'Beeting' petroleum
October 5, 2011An enormous factory for Co.Pro.B, Italy's largest sugar producer, sits on the outskirts of the small northern town Minerbio. But it's not the sugar that Bio-on, a small company with its offices near the factory, is interested in - it's the sugar beet molasses that leaves the plant as trash.
Scientists at Bio-on have spent the last five years developing a way of turning the molasses into plastics.
The company mixes the sugar beet molasses with bacteria that feed on the sugar in a fermentation process that creates lactic acid, filtrates and polymers that can be used in the production of a biodegradable plastic called PHA.
Biodegradable plastics
"We can make a lot of things because it's possible to obtain several plastic formulations," Bio-on's head biologist Simone Begotti told Deutsche Welle. "We can replace polyethylene, polystyrene, polypropylene."
The company has developed biopolymers that can be used for both rigid and relaxed plastics and Begotti estimates that PHA could replace some 80 percent of the plastic in his lab.
"We're making plastics that can be destroyed in water when they have finished their life for use," Begotti said. "This can eliminate the island of objects that we see in our oceans and seas."
According to a study for the European Bioplastics Organization, which represents 75 bioplastics companies, the global market for bioplastics will more than double between 2011 and 2015, with capacity predicted to pass the million ton mark this year, up from 700,000 tons in 2010.
Still a small market
"Our study shows that biobased commodity plastics will make up the majority of production capacity in 2015," the study's author Hans-Josef Endres of the University of Applied Sciences and Arts of Hanover said in a statement. "Biodegradable materials will, however, also grow substantially and will reach about 700,000 tons by then."
Despite the growth, the market for bioplastics remains small compared to that of oil-based plastics. The Association of the Plastics Producing Industries estimated total plastic consumption to be at 270 million tons in 2010. The chairman of the board of European Bioplastics, Harald Käb, said he believed bioplastics could be substituted for between five and ten percent of the total EU plastics market.

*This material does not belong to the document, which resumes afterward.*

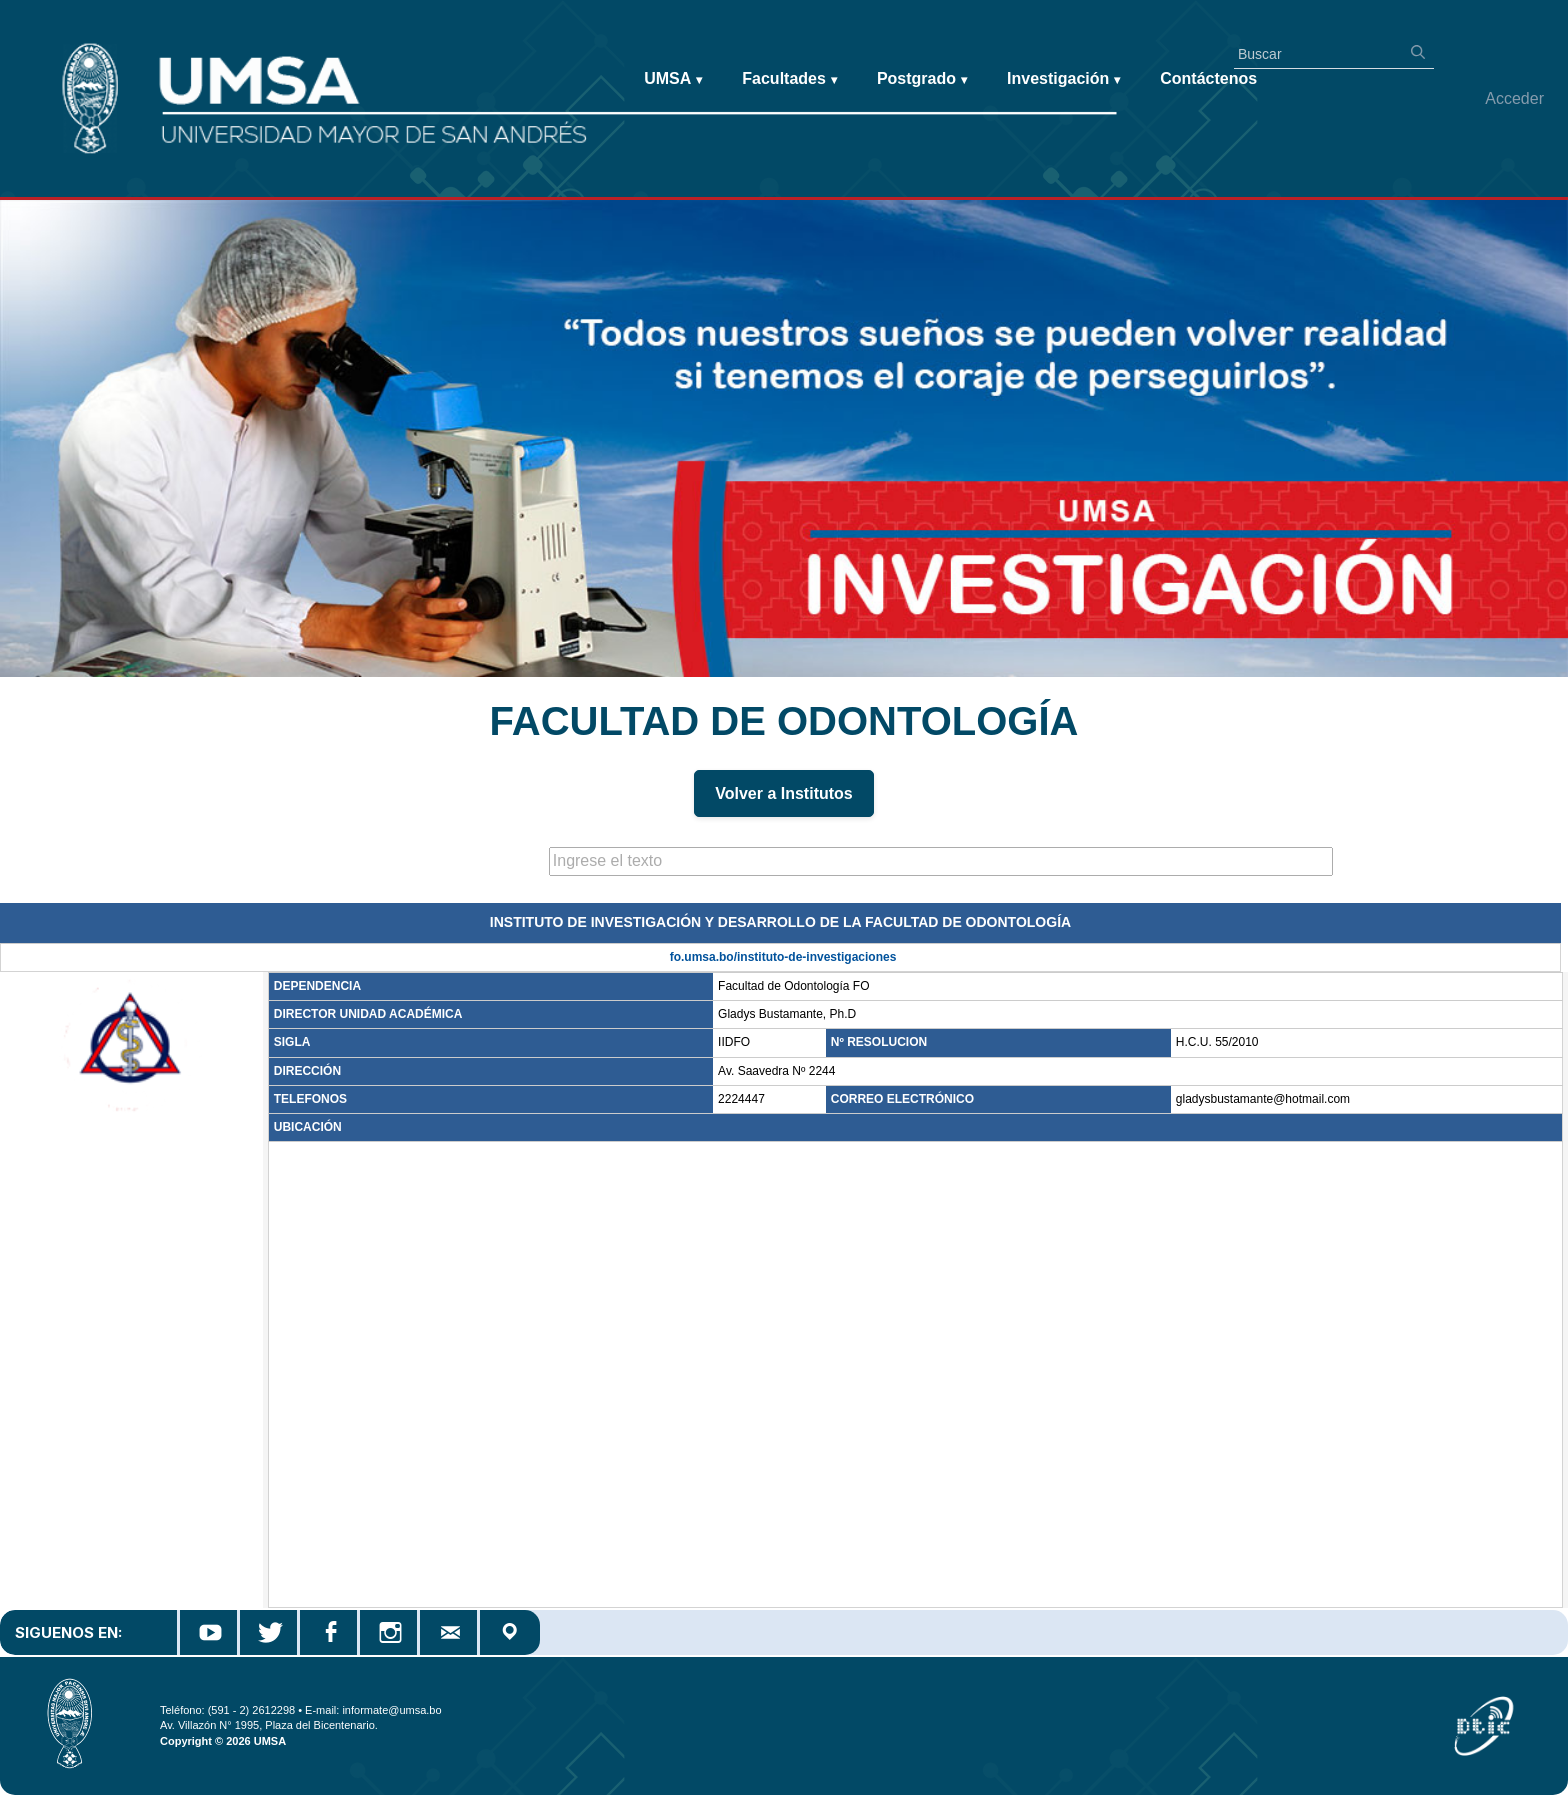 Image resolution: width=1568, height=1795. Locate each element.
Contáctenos (1208, 78)
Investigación (1063, 79)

The researchers at Bio-on aren't the only ones working to create a biodegradable plastic. The chemical companies BASF, Braskem and Dow also have bioplastic products and are increasing their bioplastic manufacturing capabilities.
Keeping food on plates
Traditional plastics are made from petroleum and in addition to being a non-renewable resource are also responsible for land and sea pollution. With rising oil prices many companies have started using starchy carbon sources like corn and potatoes for their alternatives.
But Bio-on's co-founder Marco Astorri said his company's sugar beet bioplastic is unique in that it uses waste - rather than the viable food crops that often go into biofuels and bioplastics made from grains or potatoes.
"We only use waste material because it's crazy to use food material and convert it into plastic," Astorri told Deutsche Welle, adding that the process also avoids using genetically modified plants or chemical solvents. "We only use water and mechanical machines to extract the biopolymers."
Beppe Croce, the head of the non-food agriculture section of Legambiente, Italy's biggest environmental organization, says it is important that the world learns to make the most of agriculture and its waste.
"Bioplastics are one part of a great challenge in the world, and especially Europe, to produce bio-based products instead of petrochemical products," Croce told Deutsche Welle.
"We have to produce food, feed, energy and chemicals from agriculture," he said. "We must do things very well and this depends how we utilize agriculture and natural resources."